TASK INPUTS

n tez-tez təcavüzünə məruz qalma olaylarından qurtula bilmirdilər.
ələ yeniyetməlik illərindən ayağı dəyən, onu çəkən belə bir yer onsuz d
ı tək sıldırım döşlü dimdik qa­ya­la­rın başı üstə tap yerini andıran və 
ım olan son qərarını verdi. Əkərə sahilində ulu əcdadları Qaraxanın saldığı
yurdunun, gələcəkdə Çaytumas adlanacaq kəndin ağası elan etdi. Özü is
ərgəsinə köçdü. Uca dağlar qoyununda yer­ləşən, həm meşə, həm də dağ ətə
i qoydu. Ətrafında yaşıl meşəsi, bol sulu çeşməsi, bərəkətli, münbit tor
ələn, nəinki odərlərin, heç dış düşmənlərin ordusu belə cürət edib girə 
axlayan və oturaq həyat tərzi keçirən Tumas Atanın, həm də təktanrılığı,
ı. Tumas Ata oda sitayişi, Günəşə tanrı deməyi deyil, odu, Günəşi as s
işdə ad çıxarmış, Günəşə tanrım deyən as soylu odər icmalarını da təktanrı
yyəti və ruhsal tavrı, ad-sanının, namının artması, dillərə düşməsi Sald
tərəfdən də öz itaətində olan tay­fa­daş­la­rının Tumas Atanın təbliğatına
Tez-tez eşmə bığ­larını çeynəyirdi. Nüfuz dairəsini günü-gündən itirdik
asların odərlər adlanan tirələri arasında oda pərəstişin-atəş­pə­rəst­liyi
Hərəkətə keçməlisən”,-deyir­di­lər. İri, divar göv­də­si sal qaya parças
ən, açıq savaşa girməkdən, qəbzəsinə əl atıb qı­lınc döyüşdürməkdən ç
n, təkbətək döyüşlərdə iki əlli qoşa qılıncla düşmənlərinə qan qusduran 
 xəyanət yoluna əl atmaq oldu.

DIRECTIONS FOR THIS TASK
All of the entries above must be transcribed exactly.

ANSWER SECTION
n tez-tez təcavüzünə məruz qalma olaylarından qurtula bilmirdilər.
ələ yeniyetməlik illərindən ayağı dəyən, onu çəkən belə bir yer onsuz d
ı tək sıldırım döşlü dimdik qa­ya­la­rın başı üstə tap yerini andıran və 
ım olan son qərarını verdi. Əkərə sahilində ulu əcdadları Qaraxanın saldığı
yurdunun, gələcəkdə Çaytumas adlanacaq kəndin ağası elan etdi. Özü is
ərgəsinə köçdü. Uca dağlar qoyununda yer­ləşən, həm meşə, həm də dağ ətə
i qoydu. Ətrafında yaşıl meşəsi, bol sulu çeşməsi, bərəkətli, münbit tor
ələn, nəinki odərlərin, heç dış düşmənlərin ordusu belə cürət edib girə 
axlayan və oturaq həyat tərzi keçirən Tumas Atanın, həm də təktanrılığı,
ı. Tumas Ata oda sitayişi, Günəşə tanrı deməyi deyil, odu, Günəşi as s
işdə ad çıxarmış, Günəşə tanrım deyən as soylu odər icmalarını da təktanrı
yyəti və ruhsal tavrı, ad-sanının, namının artması, dillərə düşməsi Sald
tərəfdən də öz itaətində olan tay­fa­daş­la­rının Tumas Atanın təbliğatına
Tez-tez eşmə bığ­larını çeynəyirdi. Nüfuz dairəsini günü-gündən itirdik
asların odərlər adlanan tirələri arasında oda pərəstişin-atəş­pə­rəst­liyi
Hərəkətə keçməlisən”,-deyir­di­lər. İri, divar göv­də­si sal qaya parças
ən, açıq savaşa girməkdən, qəbzəsinə əl atıb qı­lınc döyüşdürməkdən ç
n, təkbətək döyüşlərdə iki əlli qoşa qılıncla düşmənlərinə qan qusduran 
 xəyanət yoluna əl atmaq oldu.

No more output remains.